劇中では、二人並んでピクルスを食べる場面もありました。
暑い季節には酸っぱい物が食べたくなるので、今でしょう。
少し煮たのは冷えていく時に味が染み込むから。
酸味に混じる塩味と微かな甘味は正に三位一体。スパイスのピリリ感が味を引き締める。
胡瓜はカリウム豊富で老廃物を排出してくれる。人参からベータカロチンや食物繊維も頂ける。
死んだことになっていても実は生きていると都市伝説や陰謀論で言われている人達の例を以下に挙げると、
暗殺されたのはクローンで、最近まで生きていた本物は老衰で亡くなったジョン・F・ケネディ。
事故で死んだと見せかけて、実は生きているダイアナ妃は男だったとか。
そんな風に生存している人物は相当数いる?
他にも死んだことになっているが、誰も死体を見ていないオサマ・ビン・ラディン、処刑されたのはクローン?とも言われたサダム・フセイン等々、考え出すとキリがない。

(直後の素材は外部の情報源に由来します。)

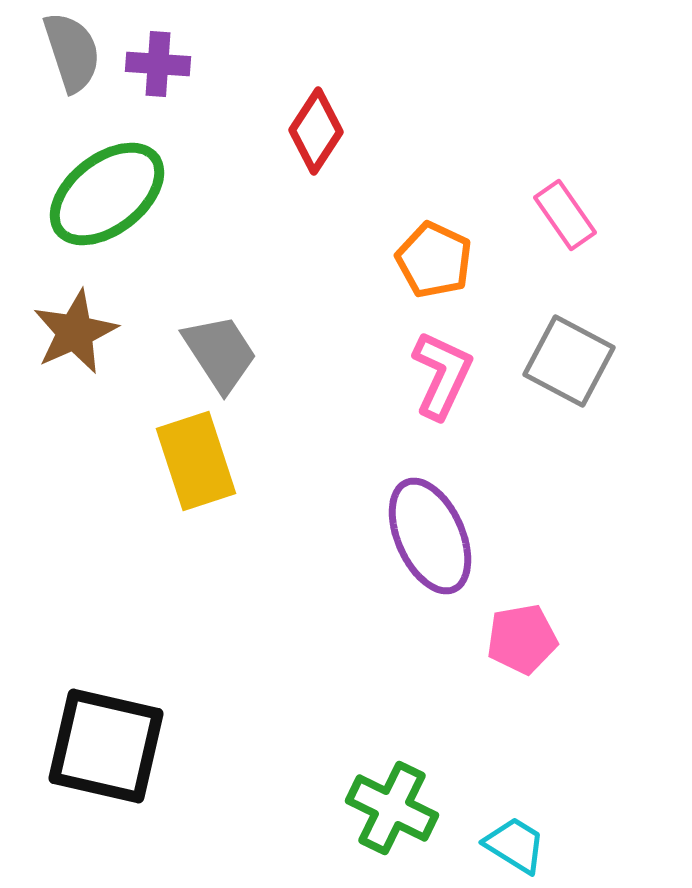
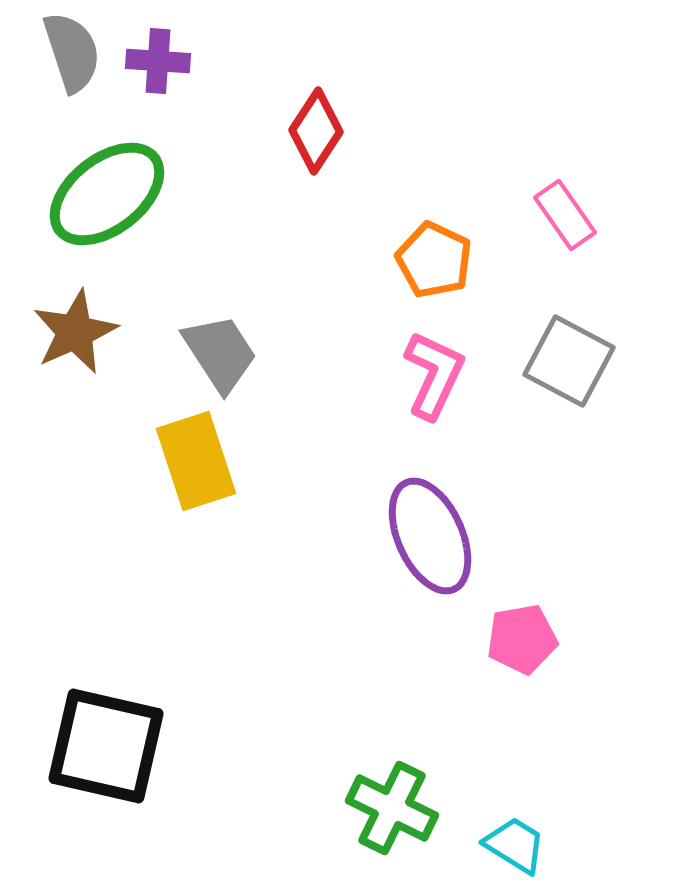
purple cross: moved 3 px up
pink L-shape: moved 8 px left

逆に現在、生きている人も実は死んでいて、クローンとかゴムマスクを被った人が演じている?
数年前、駅前で射殺されたとされている元首相もそれ以前に死んでいて、用済みのクローンを始末するための芝居?
引退したとされている、やんごとなき御方とか。
疑いだすと、メディアが言っていることがまったく信じられなくなってくる。自分の頭で考えて判断することが大事。
生きている人は実は死んでいる。死んだとされている人は生きているかもしれない。果たしてこの映画『お隣さんはヒトラー?(原題 My neighbor Adolf) 』の結末は如何に?
そんな妄想をしながら、アドルフに漬くをご馳走様でした。